I. Godgeleerd Staatkundig Vertoog. Aanteekeningen daarop.
II. Ethica.
III. Brieven.
IV. Korte Verhandeling van God, den Mensch en deszelfs Welstand.
V. Staatkundig Vertoog.
 ↑

HOOFDSTUK XIII.
§ 43. Hobbes.
Leven.
Toen de Spaansche Armada Engeland in 1588 bedreigde, kreeg de vrouw
van den predikant te Malmesbury onverwacht een zoon. Thomas Hobbes
zag, zegt hij zelf, zoo tegelijkertijd met de vrees, het levenslicht. Hij
studeerde te Oxford, waar hij nog onderricht ontving in scholastieke
wetenschap.
In Oxford was toen het nominalisme heerschend en Hobbes bleef dan ook
een aanhanger dezer leer. Voor ’t overige vond hij weinig bevrediging in de
in Oxford opgedane wetenschap.
Hij kwam nu als opvoeder in de familie Cavendish. Met drie geslachten
dezer familie heeft hij in betrekking gestaan en aan haar dankte hij later ook
een zorgenvrij bestaan, dat hem veroorloofde rustig te studeeren. Zijn eerste
bemoeiingen golden de geschiedenis. Hij vertaalde Thucidydes in ’t
Engelsch (vergel. bladz. 53), met het doel zijn landgenooten, die toen reeds
in strijd waren met hun eigenmachtigen koning Karel I, te toonen, welk een
jammer en ellende de teugellooze democratie over Athene had gebracht.
Door vele reizen naar Italië en Frankrijk verruimde Hobbes zijn
gezichtskring. Hij kwam in aanraking met verschillende hem tot nog toe
verborgen gebleven problemen. Op zijn 42ste jaar zag hij de meetkunde van
Euclides; dit was voor hem een openbaring: in de meetkunde zag hij het
model aller wetenschappen, wegens de zekerheid harer uitkomsten. Hij

vormt dus een merkwaardig contrast met Bacon, die de wiskunde te gering
schatte.

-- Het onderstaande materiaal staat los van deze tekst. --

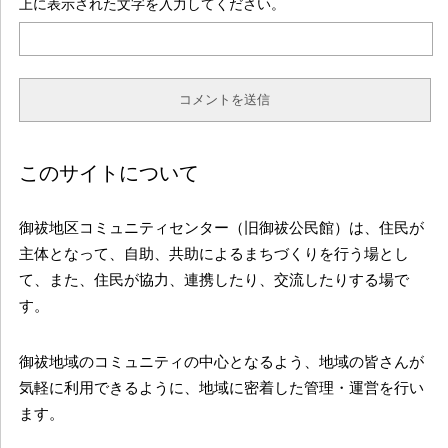
上に表示された文字を入力してください。
このサイトについて
御祓地区コミュニティセンター（旧御祓公民館）は、住民が
主体となって、自助、共助によるまちづくりを行う場とし
て、また、住民が協力、連携したり、交流したりする場で
す。
御祓地域のコミュニティの中心となるよう、地域の皆さんが
気軽に利用できるように、地域に密着した管理・運営を行い
ます。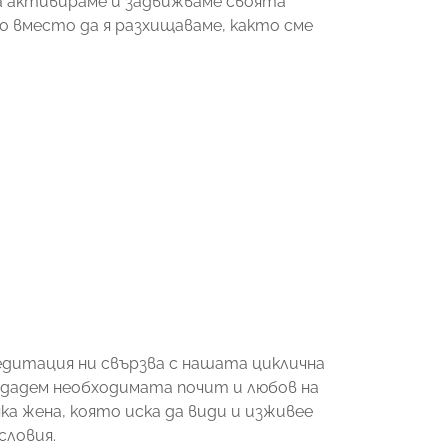
да активираме и задвижваме своята
но вместо да я разхищаваме, както сме
едитация ни свързва с нашата циклична
 отдадем необходимата почит и любов на
ка жена, която иска да види и изживее
словия.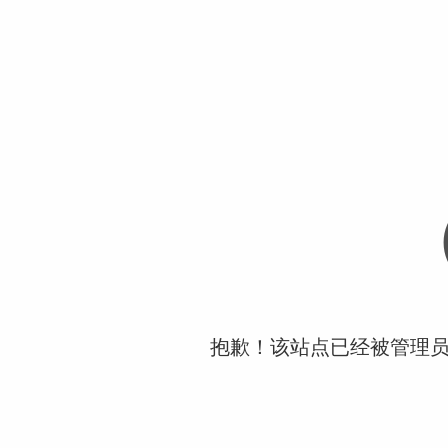
抱歉！该站点已经被管理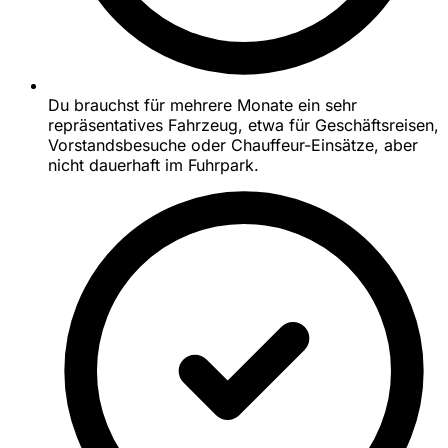
Du brauchst für mehrere Monate ein sehr
repräsentatives Fahrzeug, etwa für Geschäftsreisen,
Vorstandsbesuche oder Chauffeur-Einsätze, aber
nicht dauerhaft im Fuhrpark.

Hoewel hij als secretaris dezen gediend heeft, is Bacon’s invloed op
zijne denkbeelden veel geringer geweest, dan men vroeger meende te
moeten aannemen.
In Frankrijk kwam Hobbes met verschillende denkers in aanraking. Ook
hier bewees pater Mersenne (zie bladz. 243) zijne diensten.

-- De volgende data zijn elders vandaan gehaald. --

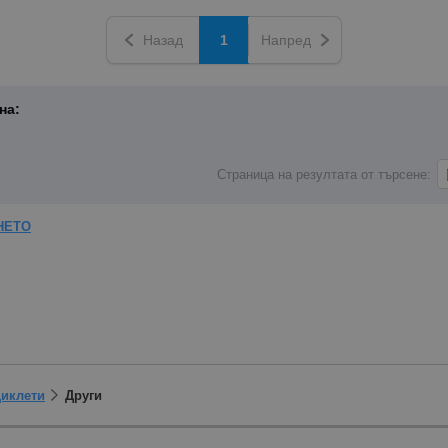
Назад
1
Напред
на:
Страница на резултата от търсене:
НЕТО
циклети
Други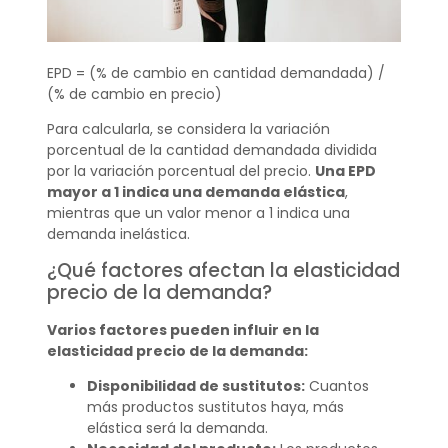
EPD = (% de cambio en cantidad demandada) /
(% de cambio en precio)
Para calcularla, se considera la variación
porcentual de la cantidad demandada dividida
por la variación porcentual del precio.
Una EPD
mayor a 1 indica una demanda elástica
,
mientras que un valor menor a 1 indica una
demanda inelástica.
¿Qué factores afectan la elasticidad
precio de la demanda?
Varios factores pueden influir en la
elasticidad precio de la demanda:
Disponibilidad de sustitutos:
Cuantos
más productos sustitutos haya, más
elástica será la demanda.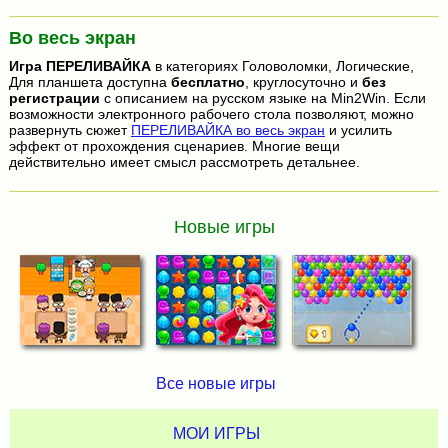
Во весь экран
Игра
ПЕРЕЛИВАЙКА
в категориях Головоломки, Логические,
Для планшета доступна
бесплатно
, круглосуточно и
без
регистрации
с описанием на русском языке на Min2Win. Если
возможности электронного рабочего стола позволяют, можно
развернуть сюжет
ПЕРЕЛИВАЙКА во весь экран
и усилить
эффект от прохождения сценариев. Многие вещи
действительно имеет смысл рассмотреть детальнее.
Новые игры
Все новые игры
МОИ ИГРЫ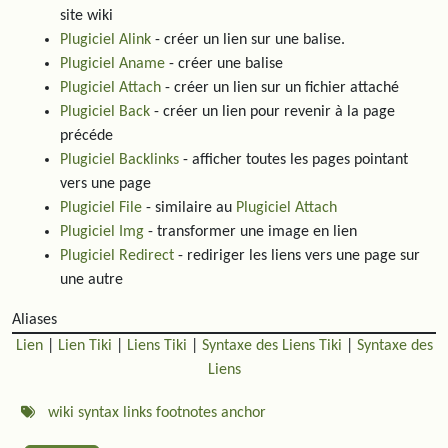
site wiki
Plugiciel Alink
- créer un lien sur une balise.
Plugiciel Aname
- créer une balise
Plugiciel Attach
- créer un lien sur un fichier attaché
Plugiciel Back
- créer un lien pour revenir à la page
précéde
Plugiciel Backlinks
- afficher toutes les pages pointant
vers une page
Plugiciel File
- similaire au
Plugiciel Attach
Plugiciel Img
- transformer une image en lien
Plugiciel Redirect
- rediriger les liens vers une page sur
une autre
Aliases
Lien
|
Lien Tiki
|
Liens Tiki
|
Syntaxe des Liens Tiki
|
Syntaxe des
Liens
wiki
syntax
links
footnotes
anchor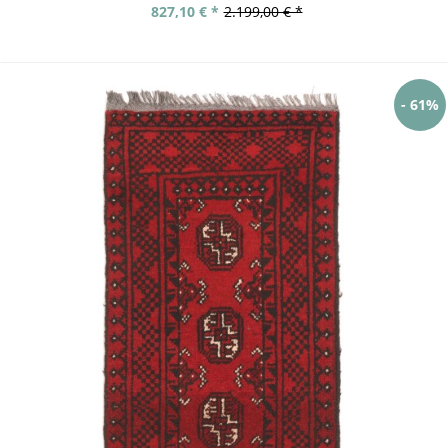
827,10 € *
2.199,00 € *
- 61%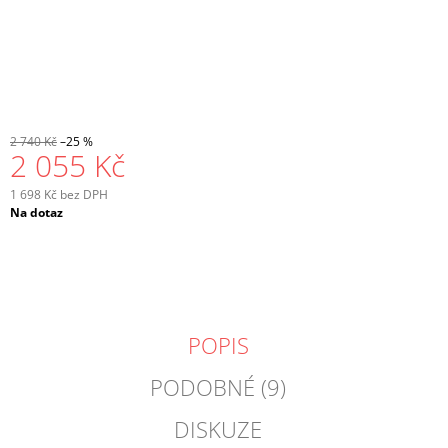
2 740 Kč
–25 %
2 055 Kč
1 698 Kč bez DPH
Měrná
Na dotaz
cena:
POPIS
PODOBNÉ (9)
DISKUZE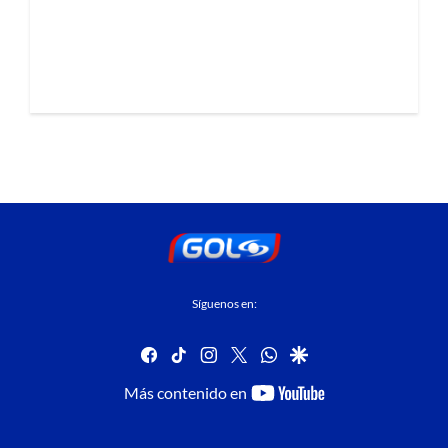
Síguenos en:
facebook
tiktok
instagram
twitter
whatsapp
google
youtube-
Más contenido en
footer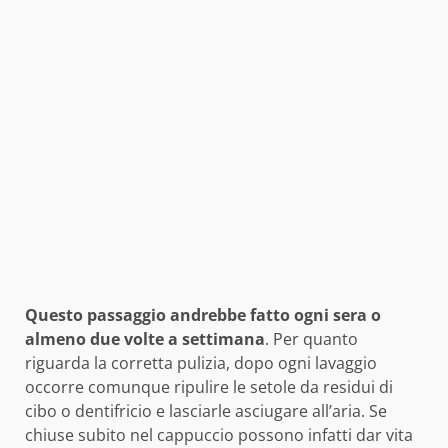
Questo passaggio andrebbe fatto ogni sera o
almeno due volte a settimana
. Per quanto
riguarda la corretta pulizia, dopo ogni lavaggio
occorre comunque ripulire le setole da residui di
cibo o dentifricio e lasciarle asciugare all’aria. Se
chiuse subito nel cappuccio possono infatti dar vita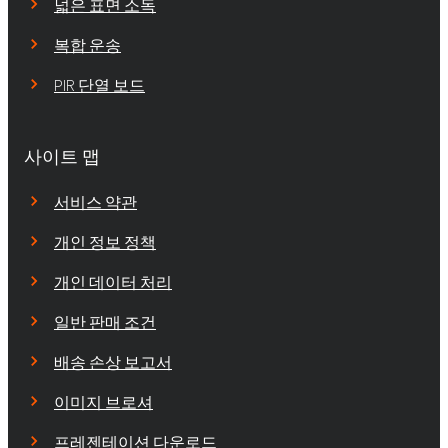
넓은 표면 소독
복합 운송
PIR 단열 보드
사이트 맵
서비스 약관
개인 정보 정책
개인 데이터 처리
일반 판매 조건
배송 손상 보고서
이미지 브로셔
프레젠테이션 다운로드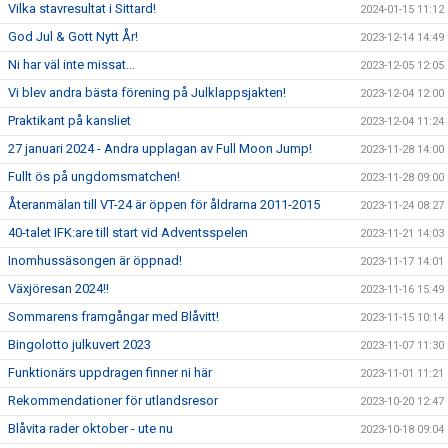
Vilka stavresultat i Sittard!
2024-01-15 11:12
God Jul & Gott Nytt År!
2023-12-14 14:49
Ni har väl inte missat...
2023-12-05 12:05
Vi blev andra bästa förening på Julklappsjakten!
2023-12-04 12:00
Praktikant på kansliet
2023-12-04 11:24
27 januari 2024 - Andra upplagan av Full Moon Jump!
2023-11-28 14:00
Fullt ös på ungdomsmatchen!
2023-11-28 09:00
Återanmälan till VT-24 är öppen för åldrarna 2011-2015
2023-11-24 08:27
40-talet IFK:are till start vid Adventsspelen
2023-11-21 14:03
Inomhussäsongen är öppnad!
2023-11-17 14:01
Växjöresan 2024!!
2023-11-16 15:49
Sommarens framgångar med Blåvitt!
2023-11-15 10:14
Bingolotto julkuvert 2023
2023-11-07 11:30
Funktionärs uppdragen finner ni här
2023-11-01 11:21
Rekommendationer för utlandsresor
2023-10-20 12:47
Blåvita rader oktober - ute nu
2023-10-18 09:04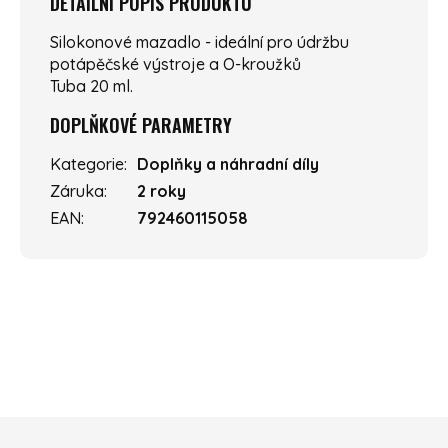
DETAILNÍ POPIS PRODUKTU
Silokonové mazadlo - ideální pro údržbu
potápěčské výstroje a O-kroužků
Tuba 20 ml.
DOPLŇKOVÉ PARAMETRY
Kategorie
:
Doplňky a náhradní díly
Záruka
:
2 roky
EAN
:
792460115058
ZÁPATÍ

„Nadat ik Mersenne met mijn ideeën vertrouwd had gemaakt, werd ik tot de
wijsgeeren gerekend.” Hobbes heeft zijne aanmerkingen gemaakt op
Descartes’ Meditationes (zie bladz. 244) en ook met Gassendi omgegaan.

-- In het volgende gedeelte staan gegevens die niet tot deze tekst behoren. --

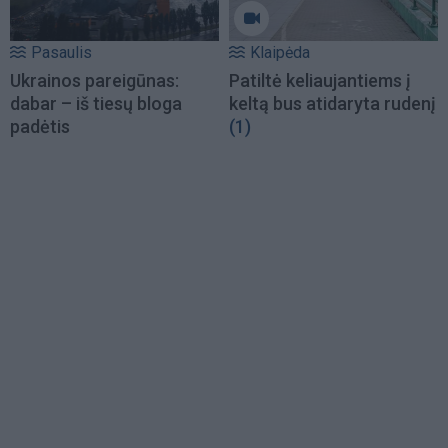
Pasaulis
Klaipėda
Ukrainos pareigūnas:
Patiltė keliaujantiems į
dabar – iš tiesų bloga
keltą bus atidaryta rudenį
padėtis
(1)
Load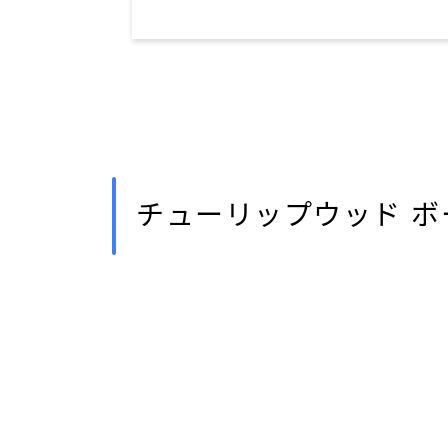
チューリップウッド 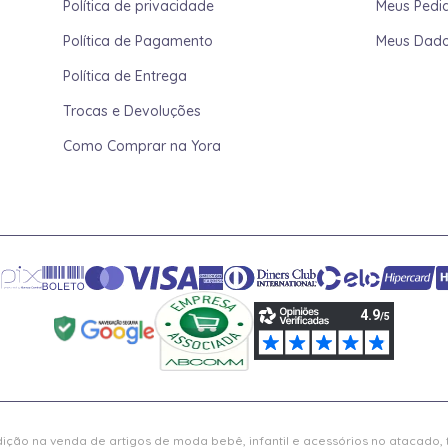
Política de privacidade
Meus Pedi
Política de Pagamento
Meus Dad
Política de Entrega
Trocas e Devoluções
Como Comprar na Yora
ição na venda de artigos de moda bebê, infantil e acessórios no atacado,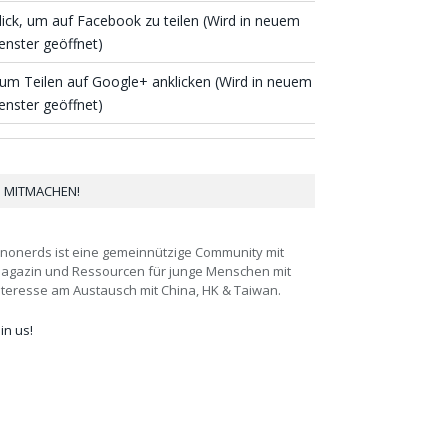
lick, um auf Facebook zu teilen (Wird in neuem
enster geöffnet)
um Teilen auf Google+ anklicken (Wird in neuem
enster geöffnet)
MITMACHEN!
inonerds ist eine gemeinnützige Community mit
agazin und Ressourcen für junge Menschen mit
nteresse am Austausch mit China, HK & Taiwan.
oin us!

Ook tijdens de burgeroorlogen leefde Hobbes in Frankrijk en hij keerde
eerst weer naar Engeland terug, toen daar ordelijke toestanden onder
Cromwell heerschten en hij door zijn werk de „Leviathan” met de Stuarts
(hij onderwees den lateren koning Karel II in wiskunde) in onmin was
geraakt. Na de restauratie (het herstel der Stuarts op hun troon) in 1661,
verzoende hij zich met dezen. Tot het einde van zijn leven werkzaam, stierf
hij hoogbejaard in 1679.
Werken.
Zooals Bacon zich voorstelde een groot werk uit te geven, zoo wilde ook
Hobbes een geheel wetenschappelijk systeem geven in drieën: over de
lichamen, over den mensch, over den burger. Het laatste gedeelte, een
staatsleer bevattend, verscheen het eerst in 1672. Naast dit werk staat dan
zijn politiek in de Leviathan (1651). Hij noemt dit werk zoo naar het
geweldige dier in Job, waarvan het heet in Job 41 : 24 (Leidsche
vertaling): „Zijns gelijke is er niet in het stof, gemaakt als hij is, om nooit te
versagen,” en met dit geweldige wezen wordt de absolute staatsmacht
vergeleken.
Daarnaast staat nog, nevens andere werken een merkwaardig geschrift over
de Zielsvrijheid (1656).

Leer. Metafysica.
De filosofie is voor Hobbes de wetenschap, die uit de oorzaken, de
werkingen tracht af te leiden, en uit de werkingen tot de oorzaken wil
besluiten. Door deze bepaling sluit Hobbes de theologie, de leer van den
eeuwigen God uit. Deze kennis der eerste oorzaken moet men den
theologen overlaten, zooals in Israël de eerstelingen van den oogst geofferd
werden. Over geloofswaarheden moet men niet nadenken, men moet ze
aannemen, zooals men pillen ongekauwd naar binnen slikt.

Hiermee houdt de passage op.